Changing Time with Changing Self-Small Circle no.14


Changing Time with Changing Self-Small Circle no.8

Installation view at Gallery BATON, Seoul, Korea

Changing Time with Changing Self-Small Circle no.14
83 x 114 x 10 cm

Changing Time with Changing Self-Small Circle no.8
112 x 150 x 10 cm

Material:
Light Emitting Diode, IC, electric wire, mirror, wooden panel.

 
2020
Photo by Jeon Byung Cheol

With the development of science and technology, including AI, it is believed that our future is predictable, and if we can keep up with it, we will achieve steady development. However, in recent years, the climate change caused by global warming and the resulting natural disasters have made it impossible to predict the future. The economy, which has been calculated based on the probability theory, is in danger of experiencing wild swings and volatility that could lead to a global depression. And even regional conflicts, which will never end, cannot be controlled by science and technology. What is wrong with this? We still pride ourselves on the fact that nature is controllable, but in fact, the discovery of the "Chaos Theory" and the butterfly effect half a century ago (the flapping of a single butterfly's wings in Brazil might cause a tornado in Texas) has revealed that the world is actually not so simple that humans can control everything.


The work consists of ticking LEDs mounted on small mirrors (Mirror LED unit) that reflect the world around them as well as a portion of the viewer in a small field of view. They count down from 9 to 1, not displaying 0, and starts counting down again from 9. This represents energy. When it is counting, it represents "life," and 0 is a metaphor for “death.”

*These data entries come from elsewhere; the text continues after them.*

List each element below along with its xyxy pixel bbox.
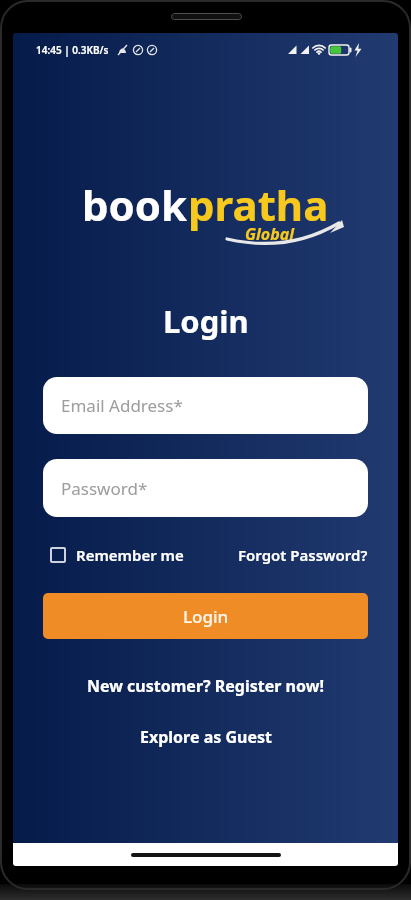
button[interactable]: Password* (43, 459, 368, 517)
button[interactable]: Remember me (50, 545, 184, 565)
button[interactable]: Login (43, 593, 368, 639)
button[interactable]: Email Address* (43, 377, 368, 434)
staticText: pratha (188, 176, 329, 233)
staticText: Remember me (76, 545, 184, 565)
button[interactable]: New customer? Register now! (87, 675, 324, 697)
button[interactable] (13, 843, 398, 866)
staticText: Login (163, 300, 249, 342)
staticText: Login (183, 605, 229, 628)
button[interactable]: Forgot Password? (238, 545, 368, 565)
staticText: book (82, 176, 188, 233)
staticText: Password* (61, 477, 148, 500)
button[interactable]: Explore as Guest (140, 726, 272, 748)
staticText: 14:45 | 0.3KB/s (36, 43, 109, 57)
staticText: Global (245, 223, 294, 245)
staticText: Email Address* (61, 394, 183, 417)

Such a Mirror LED unit represents a quantum. According to quantum theory, computational predictions do not hold at such a tiny scale as the quantum, and chance and probability dominate. It is said that changes occur in the relationship between a certain event and another certain event.

The light color of the Mirror LED unit is designed to represent different colors from time to time, although the overall tone is one color. The timing is different for each Mirror LED unit, but it is not controlled by the whole. Therefore, it is impossible to predict when and where the different colors will occur, and how they would appear in relation to the whole. With the audience's own reflection in the mirror and the surrounding environment changing, it creates even more complex relationships. In other words, this world and ourselves are not fixed, controllable entities but rather exist miraculously in close relation to chance and unpredictability. And that is the state of nature.

Miyajima hopes this work would provide an opportunity to think about the world and ourselves.